[TriLUG] clustering or server mirroring
Matt Pusateri
mpusateri at wickedtrails.com
Tue Apr 19 09:40:39 EDT 2005
On Tue, April 19, 2005 8:58 am, David McDowell said:
> One in the same? Here's my idea. I'd like to use CentOS 4 if
> possible to do this. I would like to have my webserver mirrored on
> another machine so that if one goes down, the site continues to run.
> If I change a config on one machine, the config should change on the
> mirrored machine. Is this running a cluster or is this some other
> kind of setup? Basically I have some time at work to play. Any good
> resources for this kind of information?

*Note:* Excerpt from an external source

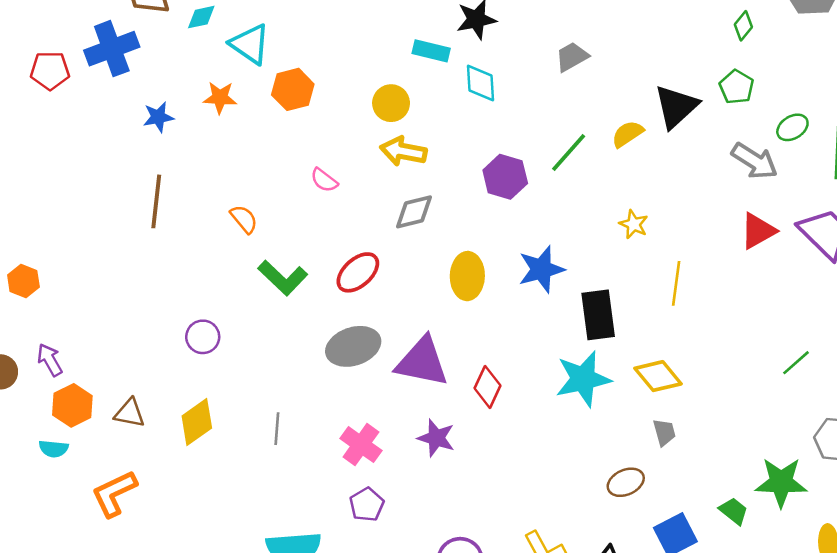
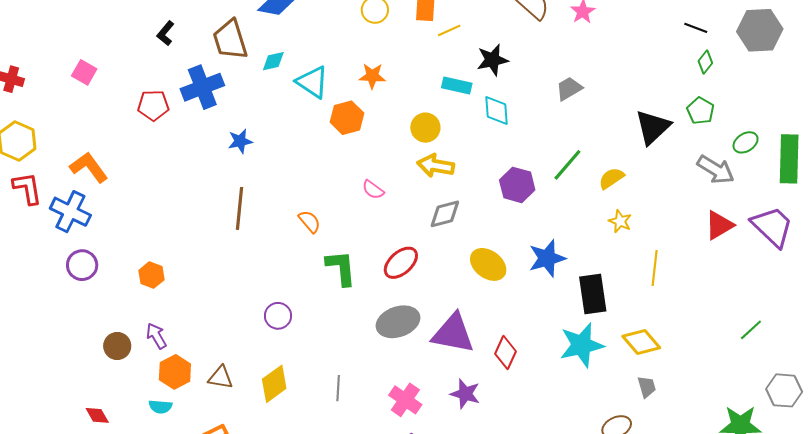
orange star: (220, 98) -> (372, 76), moved
yellow semicircle: (628, 134) -> (611, 178), moved
yellow ellipse: (467, 276) -> (488, 264), turned -54
green L-shape: (283, 278) -> (341, 268), turned -138
orange hexagon: (23, 281) -> (151, 275), moved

Basically I want 2 servers to
> be identical mirrors of one another so that if one of the 2 goes down,
> I'm still online. And, if I repair the broken one, it can resync
> itself so that the mirror of the 2 machines is identical again.

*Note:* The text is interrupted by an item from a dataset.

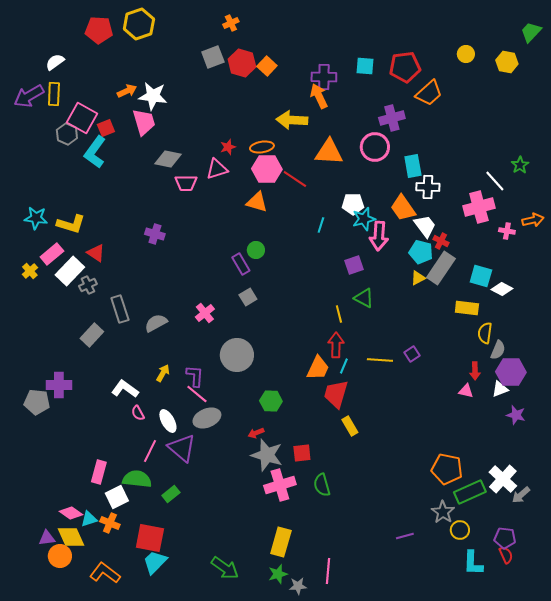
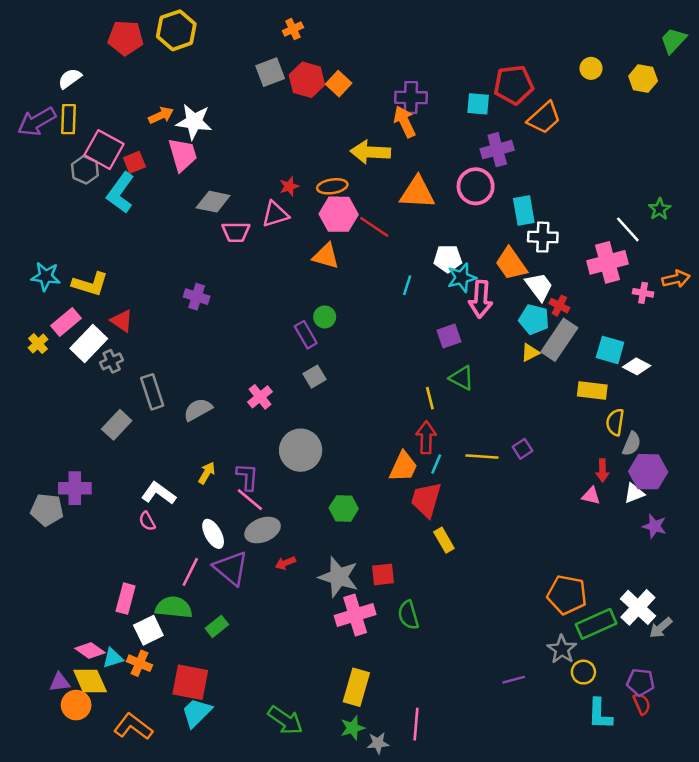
cyan square: (365, 66) -> (478, 104), moved
pink semicircle: (138, 413) -> (147, 521), moved
red arrow: (256, 433) -> (285, 563), moved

> Suggestions, links, etc?
>
> thanks,
> David McD
First off unless I am mis-understanding clustering, it is not what you
want. To me clustering is taking a group of machines and grouping
them together so the can take advantage of a piece of software that
knows how to disperse the processing load across each of the cluster
members. I think mirrored servers are more what your looking for.
So what about this, you have 1 web server that you consider the
primary web server. You make all changes to Server A and rysnc all
changes to server B. You then set both servers to have same names in
DNS so DNS can do a simple round robin load balancing for you. Now
when server A goes down, all you have to do is figure out how to
manage the down box/dns. Some of that depends on how down server A
is. How much of this that becomes automated depends on your script
fu, and how critical web services are. For me I don't think I would
need to automate more than the web data. This of course assumes that
your web data is fairly static, other wise both web servers would have
to point to a central DB, which then becomes the single point of
failure unless you do failover for that as well. If your not running
Nagios. I would heavily suggest you look into it. It's one of the
best tools on my network. I have it monitor all servers and critial
services and sends a email to my phone if things go down. I still
have to implement a failover for nagios not being able to send the
email due to the t-1 being down. But that has been a scenario I have
had to face yet :). In any case most of the time nagios tells me of
the failure before people do and I can work on restoring service.
Note: I wrote this real quick, their are some obvious holes! And you
need to evaluate what the specific needs are to determine how
intricate your setup would need to be. I throw these simple
suggestions out just to get everyone's creative thoughts flowing.